Shamaila Khan at UBS Asset Management has deployed a somewhat counterintuitive strategy for bond investments.
The head of fixed income for emerging markets is breaking with the likes of Goldman Sachs Group Inc. and is steering clear of investor favorite Indian government debt, while embracing volatile Chinese high-yield bonds, which have suffered from a prolonged property crisis.
The gist of her strategy — which has allowed the UBS Emerging Economies Global Bond Fund to beat 89% of peers over the past year — is to seek out areas where she thinks market risk is mispriced. For India, she says the market is too sanguine about Prime Minister Narendra Modi’s electoral setback and the complexities of a coalition government.

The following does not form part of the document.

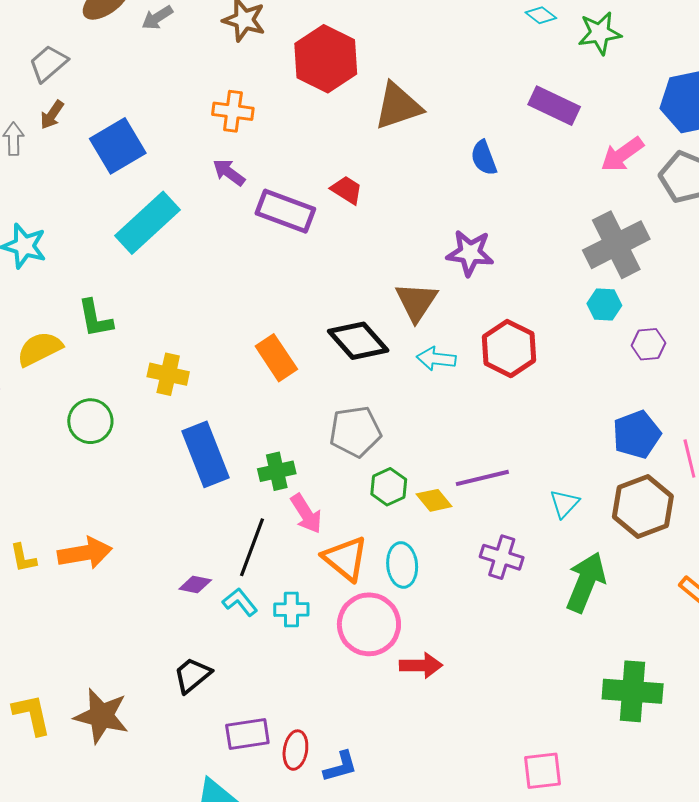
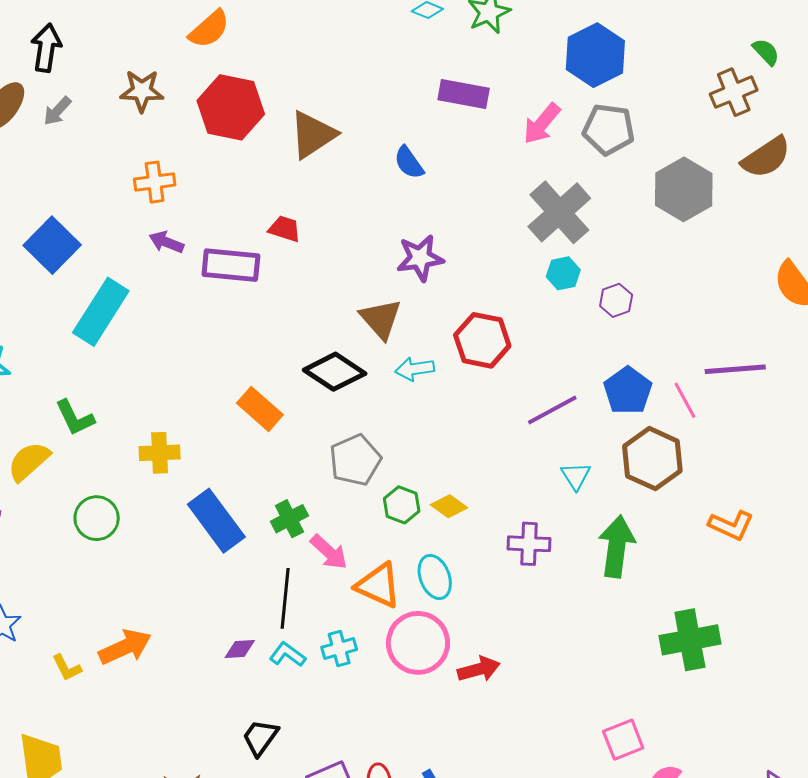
purple line: (482, 478) -> (552, 410), moved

“In India, the market underestimates the risk, while in China high yield, Sri Lanka and certain other corners of EM, the market overestimates the risk,” Khan, who manages combined assets of roughly $1 billion, said in an interview this week. “We are trying to look for countries where the market has overestimated the risk.”
Pakistan has been a top pick, Khan said. Its US-currency debt has rebounded over the past year.
Chinese high-yield dollar bonds have also climbed, with Bloomberg’s index returning nearly 10% this year. Fueling the recovery has been Beijing’s attempt to put a floor under the property crisis with a broad rescue package in May.
“A lot of risk premium” on Chinese junk bonds has already been priced in, according to Khan. “That is a view we have had for several months,” she added.